As for Brookdale’s future, he declined to speculate in detail.

“It could go a number of different directions,” he said. “I will tell you that regardless of which direction it goes, we will be proactively working to improve our postition over time.”

As of market close on Tuesday, HCP’s share price had fallen 4.42% to $40.25. Brookdale’s share price had fallen 8.66% to $12.97.

Hit by headwinds

HCP’s senior housing business was “negatively impacted by industry headwinds” in the second quarter of this year, Peter Scott, HCP’s executive vice president and CFO, explained during the earnings call.

The REIT’s SHOP portfolio recorded strong rate growth, for instance, but also was hit by above-average expense growth and a year-over-year decline in occupancy.
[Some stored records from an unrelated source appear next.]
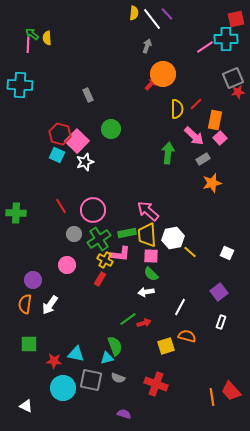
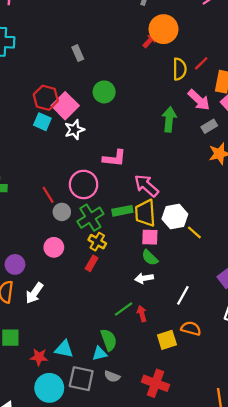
red line: (61, 206) -> (48, 195), moved
pink L-shape: (120, 254) -> (114, 158), moved
red arrow: (144, 323) -> (142, 314), turned -88

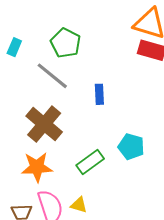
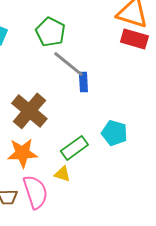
gray line: (52, 76) -> (68, 64), moved
yellow triangle: (79, 205) -> (62, 174), moved

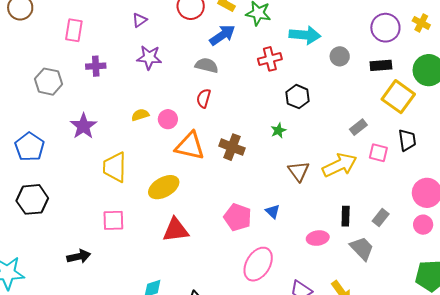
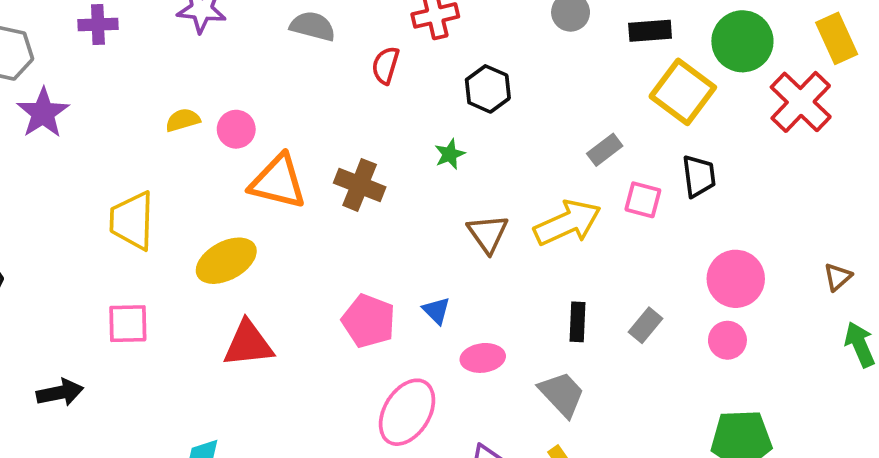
red semicircle: (204, 98) -> (386, 65), moved
purple star: (83, 126) -> (43, 113), moved
pink ellipse: (318, 238) -> (483, 358), moved
gray trapezoid: (362, 248) -> (562, 394), moved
Plus, HCP’s SHOP cash NOI growth declined by 0.5% in its independent living and assisted living portfolio, and by 9.1% in its continuing care retirement community (CCRC) joint venture portfolio.

These struggles likely won’t lead to HCP abandoning CCRCs entirely, though.

“I don’t think the $500,000 decline year-over-year is making us say, ‘Oh my gosh, we need to get out of these assets’ right now,” Scott said.

Six of HCP’s assets are performing especially poorly in terms of occupancy, the company noted. Across these half-dozen assets—located in Rhode Island, Chicago, Miami and Sarasota, Florida—occupancy declined an average of 11%. This can be traced back to new supply and sales director turnover, according to HCP.

Welltower v. Brinker

HCP’s decision to hire former Welltower (NYSE: HCN) Chief Investment Officer Scott Brinker effective next January—and the resulting lawsuit alleging that Brinker broke non-compete agreements—also came up during the earnings call, with HCP insisting that the risk of hiring Brinker was worth it because he is “such a special talent.”

“Although we are not a party [in the lawsuit], we’re certainly very much involved… as the employer-to-be,” HCP Executive Chairman Michael McKee said on the call.

While the lawsuit brought by Brinker’s former employer, real estate investment trust Welltower, could result in some immaterial costs to HCP, the REIT suggested that it believes it has covered all of its bases.

“When we extended an offer to him, we had done extensive diligence talking to people he used to work for, used to work with, people that knew him from the client and team side, just extensively did a review,” McKee explained, adding that HCP had counsel review Brinker’s noncompete agreements “very carefully, line by line.”

HCP still believes that Welltower’s lawsuit has no merit, McKee suggested.

“As far as we can tell, there’s no ‘there’ there,” McKee said.